Free Works, Even If It’s Not the Way BoingBoing Would Do It

By Neal 

When Crown decided to give away PDFs of Infected, a new novel by Scott Sigler, a few days ahead of the official publication date, and take them off the grid when the book went on sale in stores, Cory Doctorow of Boing Boing went off like a firecracker: “This is an act of massive goofiness,” Doctorow wrote. “Either Crown believes that free downloads sell books or they don’t. There’s no coherent explanation for a ticking-bomb download like this one; it’s like the hesitation marks on the wrists of a half-ass suicide.”

Wired editor-in-chief Chris Anderson, who wrote the book on free, decided to see what Crown’s online marketing manager, Shawn Nicholls, had to say about that.
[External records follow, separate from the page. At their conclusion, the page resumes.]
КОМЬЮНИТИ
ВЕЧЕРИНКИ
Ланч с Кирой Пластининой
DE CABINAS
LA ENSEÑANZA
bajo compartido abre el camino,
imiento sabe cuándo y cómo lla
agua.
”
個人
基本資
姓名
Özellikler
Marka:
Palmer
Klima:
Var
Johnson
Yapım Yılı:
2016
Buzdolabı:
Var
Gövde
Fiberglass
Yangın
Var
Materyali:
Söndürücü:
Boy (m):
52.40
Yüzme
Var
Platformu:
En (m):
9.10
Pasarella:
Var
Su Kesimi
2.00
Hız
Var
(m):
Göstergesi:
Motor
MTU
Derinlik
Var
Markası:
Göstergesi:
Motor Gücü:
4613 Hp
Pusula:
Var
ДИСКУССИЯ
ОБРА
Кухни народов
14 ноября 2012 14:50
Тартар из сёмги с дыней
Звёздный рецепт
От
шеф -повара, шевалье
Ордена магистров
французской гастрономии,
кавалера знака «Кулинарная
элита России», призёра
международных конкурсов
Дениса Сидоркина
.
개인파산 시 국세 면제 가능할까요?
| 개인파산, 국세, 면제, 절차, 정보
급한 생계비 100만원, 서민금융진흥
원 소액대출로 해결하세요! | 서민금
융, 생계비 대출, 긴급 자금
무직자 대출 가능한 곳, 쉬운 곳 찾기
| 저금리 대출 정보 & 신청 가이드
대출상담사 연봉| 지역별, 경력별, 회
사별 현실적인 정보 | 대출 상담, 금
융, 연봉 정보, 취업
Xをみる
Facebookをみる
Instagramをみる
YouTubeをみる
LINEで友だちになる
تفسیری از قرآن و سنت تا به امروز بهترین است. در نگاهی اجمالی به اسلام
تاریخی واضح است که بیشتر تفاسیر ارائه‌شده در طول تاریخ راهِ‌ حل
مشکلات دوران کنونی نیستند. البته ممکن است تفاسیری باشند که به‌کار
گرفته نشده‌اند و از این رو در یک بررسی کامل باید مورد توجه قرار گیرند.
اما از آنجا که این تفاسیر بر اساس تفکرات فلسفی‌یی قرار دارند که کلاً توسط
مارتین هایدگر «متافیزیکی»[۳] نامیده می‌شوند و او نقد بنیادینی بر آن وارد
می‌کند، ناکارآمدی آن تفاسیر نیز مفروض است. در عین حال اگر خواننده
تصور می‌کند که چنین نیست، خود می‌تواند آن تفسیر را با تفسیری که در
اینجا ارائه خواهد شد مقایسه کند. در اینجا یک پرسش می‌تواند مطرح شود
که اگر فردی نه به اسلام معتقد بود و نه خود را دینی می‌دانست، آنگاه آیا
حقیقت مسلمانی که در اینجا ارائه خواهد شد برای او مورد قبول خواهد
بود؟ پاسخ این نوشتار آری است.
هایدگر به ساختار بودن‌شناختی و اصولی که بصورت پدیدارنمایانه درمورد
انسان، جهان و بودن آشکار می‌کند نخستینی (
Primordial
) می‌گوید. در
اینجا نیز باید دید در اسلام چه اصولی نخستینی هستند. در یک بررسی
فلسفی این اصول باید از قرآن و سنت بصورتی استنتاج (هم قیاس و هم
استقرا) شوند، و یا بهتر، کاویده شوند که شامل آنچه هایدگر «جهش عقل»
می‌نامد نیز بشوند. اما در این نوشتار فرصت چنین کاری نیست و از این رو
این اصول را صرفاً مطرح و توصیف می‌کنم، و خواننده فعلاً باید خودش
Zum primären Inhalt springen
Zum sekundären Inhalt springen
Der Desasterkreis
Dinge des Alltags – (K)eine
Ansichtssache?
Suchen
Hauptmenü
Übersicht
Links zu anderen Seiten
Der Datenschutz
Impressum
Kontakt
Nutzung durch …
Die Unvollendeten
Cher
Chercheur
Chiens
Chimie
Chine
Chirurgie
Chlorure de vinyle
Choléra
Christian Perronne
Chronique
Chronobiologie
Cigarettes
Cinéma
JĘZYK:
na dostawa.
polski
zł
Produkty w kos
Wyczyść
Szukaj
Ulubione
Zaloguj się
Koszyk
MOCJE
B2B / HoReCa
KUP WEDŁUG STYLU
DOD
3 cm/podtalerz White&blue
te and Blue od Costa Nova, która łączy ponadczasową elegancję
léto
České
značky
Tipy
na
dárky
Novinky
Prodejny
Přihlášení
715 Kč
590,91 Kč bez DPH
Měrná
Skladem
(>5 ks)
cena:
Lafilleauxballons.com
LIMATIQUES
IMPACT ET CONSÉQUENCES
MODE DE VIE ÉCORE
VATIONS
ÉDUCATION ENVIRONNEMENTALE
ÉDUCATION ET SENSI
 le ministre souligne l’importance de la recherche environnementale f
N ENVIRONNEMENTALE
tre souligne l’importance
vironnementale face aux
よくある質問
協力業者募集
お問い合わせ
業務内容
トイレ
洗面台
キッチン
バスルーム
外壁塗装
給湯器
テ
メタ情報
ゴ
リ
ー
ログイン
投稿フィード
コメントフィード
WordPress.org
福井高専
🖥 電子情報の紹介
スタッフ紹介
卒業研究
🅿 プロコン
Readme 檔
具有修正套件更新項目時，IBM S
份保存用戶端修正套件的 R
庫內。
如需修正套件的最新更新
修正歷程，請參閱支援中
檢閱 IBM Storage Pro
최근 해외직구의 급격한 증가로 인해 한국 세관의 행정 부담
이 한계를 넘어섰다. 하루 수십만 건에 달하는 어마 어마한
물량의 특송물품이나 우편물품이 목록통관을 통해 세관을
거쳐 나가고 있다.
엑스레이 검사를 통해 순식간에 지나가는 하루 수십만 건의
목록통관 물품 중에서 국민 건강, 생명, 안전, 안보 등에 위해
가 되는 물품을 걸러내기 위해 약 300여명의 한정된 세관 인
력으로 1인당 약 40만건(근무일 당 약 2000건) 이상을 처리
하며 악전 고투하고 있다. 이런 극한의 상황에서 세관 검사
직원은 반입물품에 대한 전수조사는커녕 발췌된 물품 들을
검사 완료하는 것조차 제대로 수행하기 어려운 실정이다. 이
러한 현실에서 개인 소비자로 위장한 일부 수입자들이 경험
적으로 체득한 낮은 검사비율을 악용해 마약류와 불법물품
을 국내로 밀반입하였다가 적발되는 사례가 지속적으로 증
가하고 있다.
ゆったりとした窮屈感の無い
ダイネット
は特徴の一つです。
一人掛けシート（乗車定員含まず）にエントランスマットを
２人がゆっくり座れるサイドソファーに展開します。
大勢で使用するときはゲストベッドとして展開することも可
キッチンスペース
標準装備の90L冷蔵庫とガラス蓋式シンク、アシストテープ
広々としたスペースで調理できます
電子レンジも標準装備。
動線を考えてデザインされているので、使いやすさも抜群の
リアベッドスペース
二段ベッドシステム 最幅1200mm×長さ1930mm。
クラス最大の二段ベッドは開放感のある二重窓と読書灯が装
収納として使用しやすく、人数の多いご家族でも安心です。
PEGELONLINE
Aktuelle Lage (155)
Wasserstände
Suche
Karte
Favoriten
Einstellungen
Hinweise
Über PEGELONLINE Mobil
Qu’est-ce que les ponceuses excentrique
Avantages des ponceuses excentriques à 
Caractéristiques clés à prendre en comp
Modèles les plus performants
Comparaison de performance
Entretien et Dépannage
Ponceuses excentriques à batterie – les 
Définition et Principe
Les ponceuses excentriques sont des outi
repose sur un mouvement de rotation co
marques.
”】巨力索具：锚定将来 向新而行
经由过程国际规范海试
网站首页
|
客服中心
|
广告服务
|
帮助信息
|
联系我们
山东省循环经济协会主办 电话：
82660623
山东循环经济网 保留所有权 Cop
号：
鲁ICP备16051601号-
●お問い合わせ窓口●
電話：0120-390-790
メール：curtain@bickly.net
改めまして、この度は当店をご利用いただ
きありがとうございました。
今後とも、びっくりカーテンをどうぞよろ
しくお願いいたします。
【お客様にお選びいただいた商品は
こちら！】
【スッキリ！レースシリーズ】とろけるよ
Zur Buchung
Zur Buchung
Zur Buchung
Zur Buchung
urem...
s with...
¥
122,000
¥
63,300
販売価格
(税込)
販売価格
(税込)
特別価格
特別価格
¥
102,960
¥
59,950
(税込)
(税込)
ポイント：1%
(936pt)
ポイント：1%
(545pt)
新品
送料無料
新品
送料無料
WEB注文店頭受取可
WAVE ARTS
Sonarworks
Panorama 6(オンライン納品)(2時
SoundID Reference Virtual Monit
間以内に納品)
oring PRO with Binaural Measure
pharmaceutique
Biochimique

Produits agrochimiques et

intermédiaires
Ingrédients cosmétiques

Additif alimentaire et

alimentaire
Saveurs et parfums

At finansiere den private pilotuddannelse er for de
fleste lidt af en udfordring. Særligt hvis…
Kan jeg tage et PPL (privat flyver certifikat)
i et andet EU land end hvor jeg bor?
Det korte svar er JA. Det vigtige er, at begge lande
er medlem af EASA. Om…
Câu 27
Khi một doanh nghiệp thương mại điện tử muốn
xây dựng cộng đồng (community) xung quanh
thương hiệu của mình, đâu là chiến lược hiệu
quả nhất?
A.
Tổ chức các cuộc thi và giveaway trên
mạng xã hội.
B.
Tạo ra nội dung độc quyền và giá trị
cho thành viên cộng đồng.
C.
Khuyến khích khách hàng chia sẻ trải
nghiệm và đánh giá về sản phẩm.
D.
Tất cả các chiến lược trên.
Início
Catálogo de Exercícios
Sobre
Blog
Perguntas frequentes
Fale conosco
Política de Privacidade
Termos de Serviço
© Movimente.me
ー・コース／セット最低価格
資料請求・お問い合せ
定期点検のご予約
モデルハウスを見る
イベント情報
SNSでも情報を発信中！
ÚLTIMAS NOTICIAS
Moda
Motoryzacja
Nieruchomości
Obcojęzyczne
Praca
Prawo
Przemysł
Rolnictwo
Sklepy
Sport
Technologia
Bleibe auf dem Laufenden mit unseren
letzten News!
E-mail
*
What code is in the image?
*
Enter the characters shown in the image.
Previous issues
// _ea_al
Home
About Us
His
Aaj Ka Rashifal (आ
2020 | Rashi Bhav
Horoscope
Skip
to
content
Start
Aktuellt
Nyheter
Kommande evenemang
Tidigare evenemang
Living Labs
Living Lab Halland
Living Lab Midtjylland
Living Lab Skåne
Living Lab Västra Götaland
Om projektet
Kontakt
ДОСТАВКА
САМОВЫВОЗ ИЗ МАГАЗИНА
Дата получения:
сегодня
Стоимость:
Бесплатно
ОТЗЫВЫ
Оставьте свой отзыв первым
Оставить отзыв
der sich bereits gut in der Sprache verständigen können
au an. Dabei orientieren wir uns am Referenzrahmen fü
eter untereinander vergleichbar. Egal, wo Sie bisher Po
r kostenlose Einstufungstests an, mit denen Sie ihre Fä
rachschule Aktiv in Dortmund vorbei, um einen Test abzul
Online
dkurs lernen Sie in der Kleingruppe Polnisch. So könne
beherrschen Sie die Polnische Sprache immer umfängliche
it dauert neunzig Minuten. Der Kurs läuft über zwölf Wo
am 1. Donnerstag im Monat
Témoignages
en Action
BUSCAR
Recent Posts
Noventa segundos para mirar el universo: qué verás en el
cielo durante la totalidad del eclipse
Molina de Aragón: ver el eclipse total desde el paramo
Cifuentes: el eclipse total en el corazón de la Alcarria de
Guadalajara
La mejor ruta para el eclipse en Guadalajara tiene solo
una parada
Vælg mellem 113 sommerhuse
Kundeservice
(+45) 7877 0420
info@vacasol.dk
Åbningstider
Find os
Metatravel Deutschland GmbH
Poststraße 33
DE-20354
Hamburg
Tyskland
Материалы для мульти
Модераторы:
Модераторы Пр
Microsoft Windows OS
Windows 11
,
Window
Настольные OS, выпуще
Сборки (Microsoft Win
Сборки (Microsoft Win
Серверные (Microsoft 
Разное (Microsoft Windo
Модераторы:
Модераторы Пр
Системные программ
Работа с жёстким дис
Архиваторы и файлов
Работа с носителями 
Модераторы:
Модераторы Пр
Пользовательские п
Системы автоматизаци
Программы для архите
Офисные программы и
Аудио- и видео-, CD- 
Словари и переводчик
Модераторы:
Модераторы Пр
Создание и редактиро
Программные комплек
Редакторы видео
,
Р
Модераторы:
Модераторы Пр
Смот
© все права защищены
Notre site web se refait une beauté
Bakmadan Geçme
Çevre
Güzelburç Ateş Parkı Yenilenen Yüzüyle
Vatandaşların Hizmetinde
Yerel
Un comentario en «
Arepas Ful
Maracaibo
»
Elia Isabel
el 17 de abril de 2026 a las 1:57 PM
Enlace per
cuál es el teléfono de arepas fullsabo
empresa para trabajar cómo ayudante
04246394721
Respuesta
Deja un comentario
Nicholls reports that the house conisders the campaign a success, as 45,000 downloads were matched by enough pre-orders to make Infected the #1 horror novel on Amazon.com. While Doctorow believes online consumers are too antsy from living in the “eternal now” to cope with pre-orders, Nicholls says “the online audience we were hoping to reach is more prone to buying from web retailers, so for them pre-ordering on Amazon four days before publication isn’t that frustrating. It shows up just a few days later than it would have if it were purchased after its on-sale date.”

Nicholls calls the cutoff a matter of “balancing the marketing buzz of a limited-time event against the virtues of longer availability,” and Anderson’s takeaway is that “the philosophical hurdle” of giving the content away “has now been crossed” for yet another major publisher. Doctorow’s not fully convinced, and turns up in the post’s comments to make his (more moderate) objections, at which point Sigler chimes in, trying to unite everybody so they can mount an even bigger promotional campaign for the sequel, Contagious.